◆ **Instructions for the task**:
From the data below, set down exactly the lines between the one holding "Moreno; Andrade, Nilsson, Pieper, Medina;" and the one holding "DOVE VEDERLA IN TV", inclusive, and no others.

'''

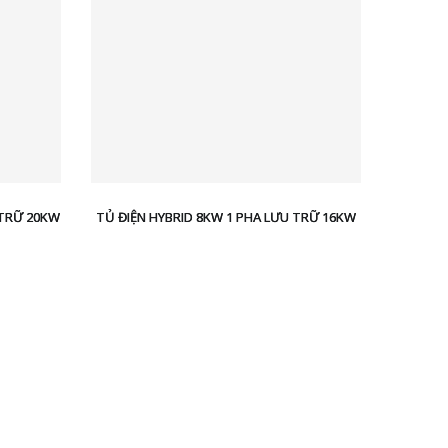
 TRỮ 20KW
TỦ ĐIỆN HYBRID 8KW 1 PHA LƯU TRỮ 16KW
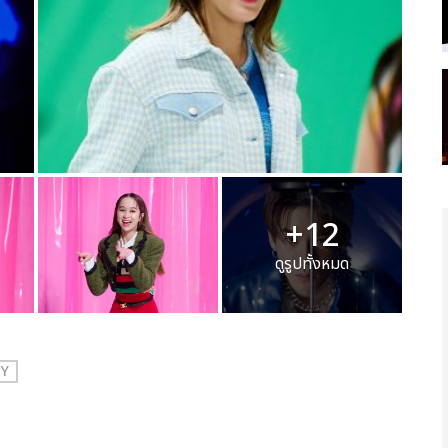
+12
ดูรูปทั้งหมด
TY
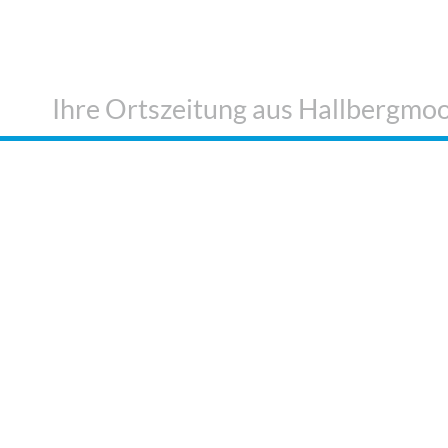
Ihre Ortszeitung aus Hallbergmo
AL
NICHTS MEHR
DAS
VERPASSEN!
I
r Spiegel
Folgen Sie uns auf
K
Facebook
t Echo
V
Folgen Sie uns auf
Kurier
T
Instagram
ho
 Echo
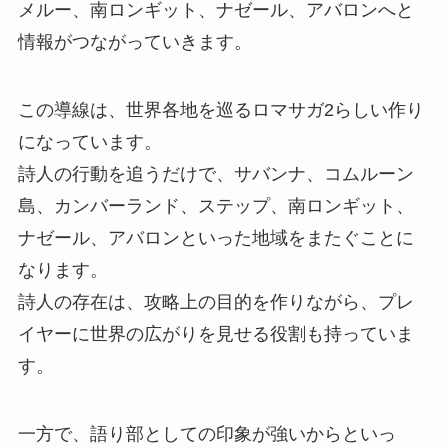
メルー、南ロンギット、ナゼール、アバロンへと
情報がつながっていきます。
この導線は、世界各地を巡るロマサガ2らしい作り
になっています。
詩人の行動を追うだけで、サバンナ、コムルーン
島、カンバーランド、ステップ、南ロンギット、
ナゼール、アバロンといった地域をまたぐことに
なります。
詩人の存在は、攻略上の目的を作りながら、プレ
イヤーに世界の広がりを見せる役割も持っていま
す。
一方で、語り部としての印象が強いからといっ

'''
'''

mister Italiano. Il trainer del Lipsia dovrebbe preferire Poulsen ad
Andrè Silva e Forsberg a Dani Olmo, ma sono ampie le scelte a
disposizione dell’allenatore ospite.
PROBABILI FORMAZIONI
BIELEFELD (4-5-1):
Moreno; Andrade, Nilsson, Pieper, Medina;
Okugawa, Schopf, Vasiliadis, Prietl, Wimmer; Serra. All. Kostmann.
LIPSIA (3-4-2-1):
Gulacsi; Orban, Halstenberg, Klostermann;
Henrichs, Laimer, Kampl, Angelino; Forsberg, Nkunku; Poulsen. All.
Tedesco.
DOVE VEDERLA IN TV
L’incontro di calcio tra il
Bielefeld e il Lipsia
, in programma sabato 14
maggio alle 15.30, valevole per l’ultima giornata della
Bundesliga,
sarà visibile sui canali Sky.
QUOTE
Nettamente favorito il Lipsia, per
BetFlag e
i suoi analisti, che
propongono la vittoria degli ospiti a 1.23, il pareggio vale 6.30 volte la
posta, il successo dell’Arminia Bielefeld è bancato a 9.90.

'''

◆ **Result**:
Moreno; Andrade, Nilsson, Pieper, Medina;
Okugawa, Schopf, Vasiliadis, Prietl, Wimmer; Serra. All. Kostmann.
LIPSIA (3-4-2-1):
Gulacsi; Orban, Halstenberg, Klostermann;
Henrichs, Laimer, Kampl, Angelino; Forsberg, Nkunku; Poulsen. All.
Tedesco.
DOVE VEDERLA IN TV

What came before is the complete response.